The arrests in the Nevada case came the same day U.S. Attorney General Loretta Lynch said in Portland, Oregon, that additional charges would be filed “very soon” in the 41-day standoff at the Malheur National Wildlife Refuge. She didn’t provide specifics.
The nine-count indictment in U.S. District Court in Las Vegas is similar to one filed Feb. 11, the day after Cliven Bundy was arrested as he arrived in Portland to visit Ammon and Ryan Bundy in jail.
The brothers were among 16 defendants who pleaded not guilty last week to federal conspiracy charges. A total of 25 people are charged in the occupation. The occupiers had said they wanted the U.S. government to relinquish public lands to locals and free two Oregon ranchers who they say were wrongly imprisoned for setting fires.
In an interview from the Portland, Oregon, jail where Bundy’s son, Ammon Bundy, has been lodged since his arrest, he told The Oregonian he’s not ashamed of what he and others did in seizing the refuge.
“It’s the most difficult thing I’ve ever done in my life,” Ammon Bundy said of being in jail. “But I don’t regret what we did because I knew it was right.”
The younger Bundy said as he sees it, they went into a public building and carried out a demonstration.
In the Nevada armed showdown case, charges include conspiracy to commit an offense against the United States; threatening a federal law enforcement officer; obstruction of justice; attempting to impede or injure a federal law enforcement officer; and several firearms charges.
The indictment alleges co-defendants recruited, trained and provided support to armed men and other Bundy followers during a dispute over more than $1 million in unpaid grazing fees and penalties.

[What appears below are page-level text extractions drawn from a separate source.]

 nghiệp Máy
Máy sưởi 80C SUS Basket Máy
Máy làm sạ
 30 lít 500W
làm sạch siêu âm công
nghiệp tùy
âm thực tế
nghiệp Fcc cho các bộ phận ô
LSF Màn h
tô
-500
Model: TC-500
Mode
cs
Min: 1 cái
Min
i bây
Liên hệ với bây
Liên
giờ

Officials say the fees still haven’t been paid.
It identifies Cliven Bundy as the leader and beneficiary of the conspiracy, and Ammon and Ryan Bundy as leaders and organizers of about 200 gunmen and followers.

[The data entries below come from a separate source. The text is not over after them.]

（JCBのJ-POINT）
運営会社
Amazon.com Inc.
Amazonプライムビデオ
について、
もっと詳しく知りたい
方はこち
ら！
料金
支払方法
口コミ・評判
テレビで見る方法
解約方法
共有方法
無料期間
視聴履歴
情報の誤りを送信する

The result: A picket line of self-styled Bundy militia perched on a high Interstate 15 bridge, pointing military-style AR-15 and AK-47 weapons down at BLM agents and cowboys herding cattle up a ravine to a corral. Dozens of woman and children were in the possible crossfire.
The federal officials backed down, and they released about 400 cows that had been rounded up.

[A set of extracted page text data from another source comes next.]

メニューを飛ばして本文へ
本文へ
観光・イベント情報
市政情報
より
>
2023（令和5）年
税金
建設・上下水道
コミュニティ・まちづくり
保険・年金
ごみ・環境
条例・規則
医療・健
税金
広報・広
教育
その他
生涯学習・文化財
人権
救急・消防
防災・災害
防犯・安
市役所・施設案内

Documents submitted following the Thursday arrest of Gerald “Jerry” DeLemus in Rochester, New Hampshire, said that DeLemus “organized and led armed patrols and security checkpoints” for several following weeks around the Bundy ranch in southern Nevada.
DeLemus was running for Strafford County sheriff in New Hampshire when he was arrested. He appeared in custody in federal court in Concord, New Hampshire, for a detention hearing that was postponed until Monday. His wife, Republican state Rep. Susan DeLemus, said she planned to hire a lawyer for his defense.
Federal officials identified others arrested Thursday as: Blaine Cooper of Humboldt, Arizona; Eric J. Parker and Steven A. Stewart, both of Hailey, Idaho; O. Scott Drexler of Challis, Idaho; Richard R. Lovelien of Westville, Oklahoma; Todd C. Engel of Boundary County, Idaho; Gregory P. Burleson of Phoenix; Joseph D. O’Shaughnessy of Cottonwood, Arizona; and Micah L. McGuire and Jason D. Woods both of Chandler, Arizona.